Re: Another Pizza Question
Date: Wed, 14 Apr 2004 03:43:24 GMT
Message-ID: <wr2fc.1000$17.90743_at_news1.epix.net>
> When lacking a logical argument, resort to name-calling, Mr. Bruce?
I simply assert `2 plus 2 must equal 4'; even in usenet.
> The Beatles were John, George, Paul, and Ringo
> Pete Best became a Beatle in 1960
What about Stu Cook?!?!?!?
And Pete Best was far from logical. When was the last time we read about
the great works of the logician Pete Best? At least Ringo had a gig with
Tommy The Tank Engine before George Carlin stole his flow...
Now if we really wanted to talk about The Fab Six (or The Fab Five, as you
like to call it) we would structure our database to include temporal
information.
We might have a relation storing AllPeopeInTheUniverse and then via a
one-to-zero-or-more foreign-key create a subset of AllPeopeInTheUniverse
and call them Musicians. A peer of Musicians might be Bands, and we would
intersect Musicians with Bands as the Members relation which would not
only store who was in what, but also recording when they were in what,
which (hopefully) would rectify your woefully inadequate challenge. Hint:
only offer challenges on domains you are competent in.
(http://www.apa.org/journals/psp/psp7761121.html)

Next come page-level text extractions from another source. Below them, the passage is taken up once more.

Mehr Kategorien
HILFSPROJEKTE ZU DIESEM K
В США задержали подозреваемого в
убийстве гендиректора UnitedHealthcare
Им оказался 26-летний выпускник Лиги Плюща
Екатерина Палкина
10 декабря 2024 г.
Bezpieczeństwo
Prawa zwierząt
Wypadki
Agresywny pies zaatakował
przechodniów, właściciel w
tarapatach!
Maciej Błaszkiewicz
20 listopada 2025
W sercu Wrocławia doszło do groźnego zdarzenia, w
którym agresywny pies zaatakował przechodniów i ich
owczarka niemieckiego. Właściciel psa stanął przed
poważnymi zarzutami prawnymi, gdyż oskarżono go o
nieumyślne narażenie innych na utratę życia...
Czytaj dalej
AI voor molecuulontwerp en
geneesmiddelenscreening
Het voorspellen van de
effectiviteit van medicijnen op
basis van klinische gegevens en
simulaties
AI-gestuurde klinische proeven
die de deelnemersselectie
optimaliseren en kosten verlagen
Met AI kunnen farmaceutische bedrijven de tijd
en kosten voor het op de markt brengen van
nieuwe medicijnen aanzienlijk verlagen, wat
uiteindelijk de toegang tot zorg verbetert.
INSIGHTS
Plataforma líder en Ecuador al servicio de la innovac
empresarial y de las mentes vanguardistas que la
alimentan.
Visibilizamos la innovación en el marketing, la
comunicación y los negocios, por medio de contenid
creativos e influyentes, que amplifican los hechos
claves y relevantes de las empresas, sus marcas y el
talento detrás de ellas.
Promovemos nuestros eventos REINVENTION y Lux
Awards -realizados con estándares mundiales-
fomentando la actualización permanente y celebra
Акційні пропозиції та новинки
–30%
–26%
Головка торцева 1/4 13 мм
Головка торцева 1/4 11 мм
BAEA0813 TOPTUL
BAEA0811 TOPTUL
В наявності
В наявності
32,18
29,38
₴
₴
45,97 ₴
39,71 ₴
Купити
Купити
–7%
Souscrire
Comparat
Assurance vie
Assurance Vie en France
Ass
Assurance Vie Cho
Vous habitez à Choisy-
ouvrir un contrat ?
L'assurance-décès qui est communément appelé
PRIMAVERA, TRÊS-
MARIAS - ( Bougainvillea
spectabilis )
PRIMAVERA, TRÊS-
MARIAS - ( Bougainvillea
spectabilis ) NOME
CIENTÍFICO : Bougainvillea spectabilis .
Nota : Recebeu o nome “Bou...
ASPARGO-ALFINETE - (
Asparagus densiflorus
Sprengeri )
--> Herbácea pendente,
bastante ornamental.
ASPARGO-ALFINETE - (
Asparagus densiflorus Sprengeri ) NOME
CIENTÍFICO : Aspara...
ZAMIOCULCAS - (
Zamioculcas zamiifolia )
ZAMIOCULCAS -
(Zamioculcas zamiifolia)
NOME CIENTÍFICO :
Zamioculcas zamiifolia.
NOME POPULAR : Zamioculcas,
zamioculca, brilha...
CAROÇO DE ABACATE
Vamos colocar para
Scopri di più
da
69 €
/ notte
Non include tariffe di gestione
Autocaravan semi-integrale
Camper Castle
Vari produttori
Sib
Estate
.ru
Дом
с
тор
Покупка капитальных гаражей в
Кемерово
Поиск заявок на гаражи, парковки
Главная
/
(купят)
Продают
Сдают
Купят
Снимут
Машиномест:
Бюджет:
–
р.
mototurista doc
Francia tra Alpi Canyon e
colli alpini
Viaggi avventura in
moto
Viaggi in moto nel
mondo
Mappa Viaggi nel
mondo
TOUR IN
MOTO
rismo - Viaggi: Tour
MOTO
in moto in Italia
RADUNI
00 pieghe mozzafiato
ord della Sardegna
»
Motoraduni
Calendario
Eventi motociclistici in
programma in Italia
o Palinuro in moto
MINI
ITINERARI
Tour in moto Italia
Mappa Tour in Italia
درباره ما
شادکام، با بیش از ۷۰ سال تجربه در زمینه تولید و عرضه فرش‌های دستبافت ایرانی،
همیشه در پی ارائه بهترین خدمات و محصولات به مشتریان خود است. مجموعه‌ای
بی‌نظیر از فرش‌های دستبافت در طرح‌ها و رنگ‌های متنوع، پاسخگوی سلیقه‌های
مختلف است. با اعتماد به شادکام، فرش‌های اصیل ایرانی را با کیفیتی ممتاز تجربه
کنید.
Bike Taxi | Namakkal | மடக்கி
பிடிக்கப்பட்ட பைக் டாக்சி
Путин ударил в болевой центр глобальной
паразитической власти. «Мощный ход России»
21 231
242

> Is it relevant that these are in two different propositions?
Swing and *wiff* miss.
> Is it relevant that these are in two different propositions? Is the
> ordering of the names of the Beatles relevant (and if you suggest that
it is
> not relevant that Ringo is last, then I'll figure it is a losing
> proposition, so to speak). I'd suggest that once you normalize this
data
> and ignore the ordering (cause it isn't so important data-wise, right?)
that
> you will have pickled this cucumber and will have lost the cucumber in
the
> process (unpickling is not an option). I think the more valid argument
is
> that we only cared about having a pickle in the first place and being
able
> to retrieve the cucumber gives us no added advantage in meeting our
goals
> (although I'd still say that if we can keep such possibly extraneous
> information without losing our goals, so much the better).
*sigh*
If ordering is important then that data needs to be recorded as an
ATTRIBUTE. Niether MS SQL, Oracle, MySQL, nor The Third Manifesto make
any attempt to describe or prescribe tuple order. We can chalk that one
up to Man's Intuition (oh touché!).
> Ah, but we are talking about the data model and not a 3GL.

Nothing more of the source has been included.